Given a right ascension in degrees and declination in degrees (say, 88 degrees RA, -63 degrees DEC) I want to find the angle between that location and the ecliptic pole (90 degrees RA, -66 degrees DEC... are these the right values? What are the decimals following the 66? Most of my values that I'm working with are similar to the one I give, so which ecliptic pole, if any, does this correspond to?) How would I find this angle, I need a convenient formula (such as a dot product to find this angle). Thank you!

Answer 1

The angle between an ecliptic pole and another sky position is complementary to the ecliptic latitude of that position.

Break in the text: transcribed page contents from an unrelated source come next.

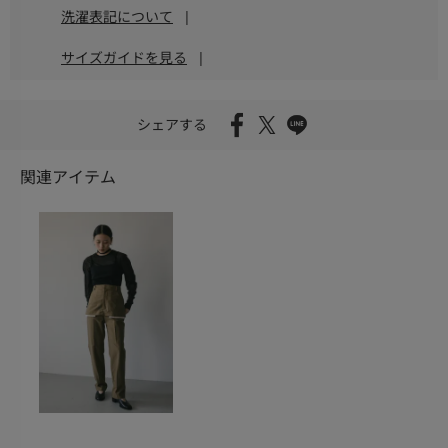
洗濯表記について
|
サイズガイドを見る
|
シェアする
関連アイテム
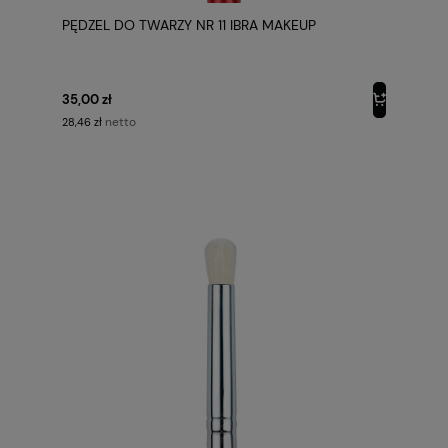
PĘDZEL DO TWARZY NR 11 IBRA MAKEUP
35,00 zł
netto
28,46 zł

To find ecliptic (λ, β) coordinates, one method is to convert the equatorial (α, δ) to Cartesian form: $$ \begin{align} x_\mathrm{equ} &= \cos \alpha \cos \delta \\ y_\mathrm{equ} &= \sin \alpha \cos \delta \\ z_\mathrm{equ} &= \sin \delta \end{align}$$ then rotate by ε = 23.44° on the x axis: $$ \begin{align} x_\mathrm{ecl} &= x_\mathrm{equ} \\ y_\mathrm{ecl} &= y_\mathrm{equ} \cos \varepsilon + z_\mathrm{equ} \sin \varepsilon \\ z_\mathrm{ecl} &= z_\mathrm{equ} \cos \varepsilon - y_\mathrm{equ} \sin \varepsilon \end{align} $$ and convert to spherical form: $$ \begin{align} \lambda &= \mathtt{atan2}(y_\mathrm{ecl}, x_\mathrm{ecl}) \\ \beta &= \arcsin z_\mathrm{ecl} \end{align} $$

If you are not interested in the ecliptic longitude λ, you can express the ecliptic latitude as $$ \beta = \arcsin (\sin \delta \cos \varepsilon - \sin \alpha \cos \delta \sin \varepsilon) $$ Then the angle off the north ecliptic pole (α=18h0m, δ=+66.56°) is 90° - β.

Working your example (α=5h52m, δ=-63°), I get (λ=75.63°, β=-86.34°), and the angle off the south ecliptic pole (α=6h0m, δ=-66.56°) is β + 90° = 3.66°.